RUI: Agricultural Trade and Adaptation to Environmental Change
Middlebury College, Middlebury VT
Investigators
Abstract
Abstract One of the main economic effects of predicted changes in environmental factors will be largely driven by the agricultural sector, particularly in areas where most of the labor force works in agriculture and crops are already grown close to the limits of their thermal tolerance. This research investigates the extent to which increased trade between regions and across countries can help offset the adverse effects of environmental change. The project uses an estimated model of agricultural production and trade linking a large number of regional markets and countries. The model is used to run experiments comparing the effects of changes in environmental factors with existing high transport costs and policy barriers to those when these costs and barriers are reduced or removed. This research expands on an existing model of agricultural trade by incorporating both an explicit model of land use choice based on recent advances in the international trade literature and a larger set of crops. The estimated model is used to simulate the baseline equilibrium with existing high trade costs and baseline productivity and then compare these results to those under counterfactual simulations with (i) lower trade costs; (ii) predicted productivity under environmental change; and (iii) both.
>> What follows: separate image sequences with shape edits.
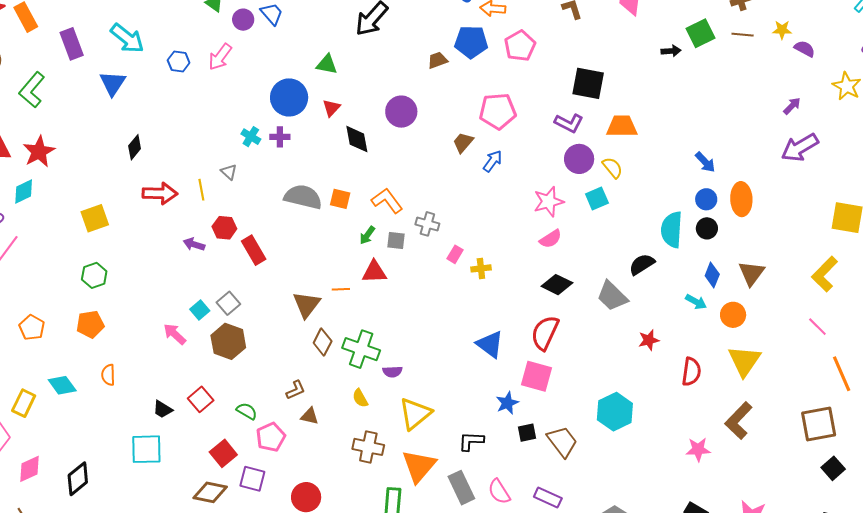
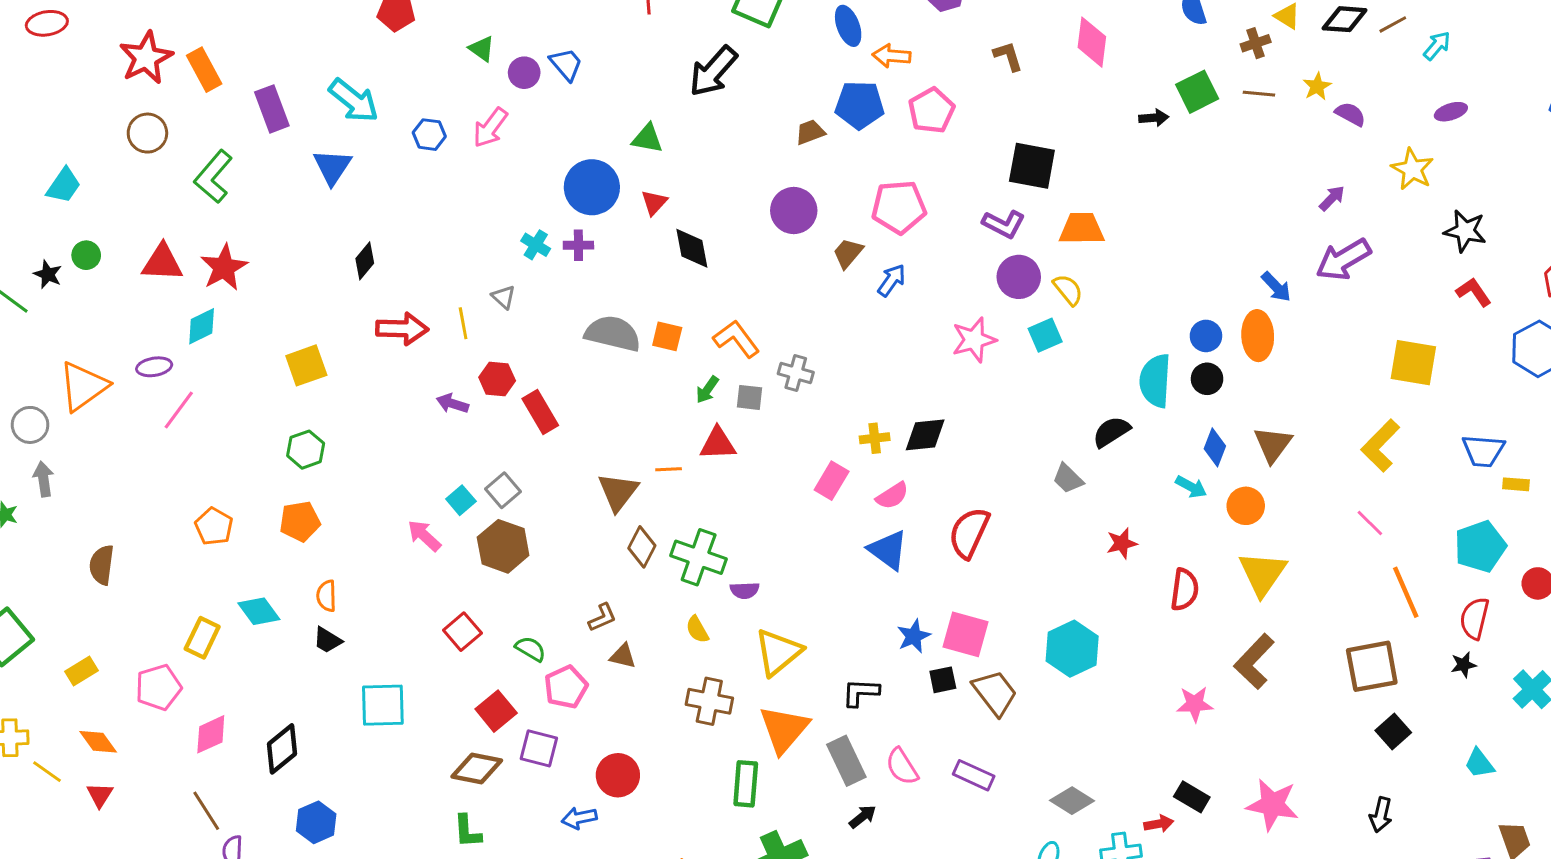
yellow star: (782, 30) -> (1317, 86), turned -30
purple circle: (401, 112) -> (794, 211), moved
blue arrow: (705, 162) -> (1276, 287), moved
pink semicircle: (551, 239) -> (892, 496), moved
pink rectangle: (455, 254) -> (832, 481), moved, size x1.4
black diamond: (557, 285) -> (925, 435), moved, turned -32
gray trapezoid: (612, 296) -> (1068, 479), size x0.7
pink square: (536, 376) -> (966, 634), moved
black trapezoid: (163, 409) -> (327, 640), moved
The rich set of output of the model is then used to analyze the heterogeneity in effects on producers, consumers, and overall welfare in each simulation across a large number of regions. This research engages undergraduate research assistants in data collection, estimation and programming of the model, analysis of the model output. Furthermore, packaging of the model in a user-friendly format with complete documentation and open access will enable other researchers to use it for their experiments. This award reflects NSF's statutory mission and has been deemed worthy of support through evaluation using the Foundation's intellectual merit and broader impacts review criteria.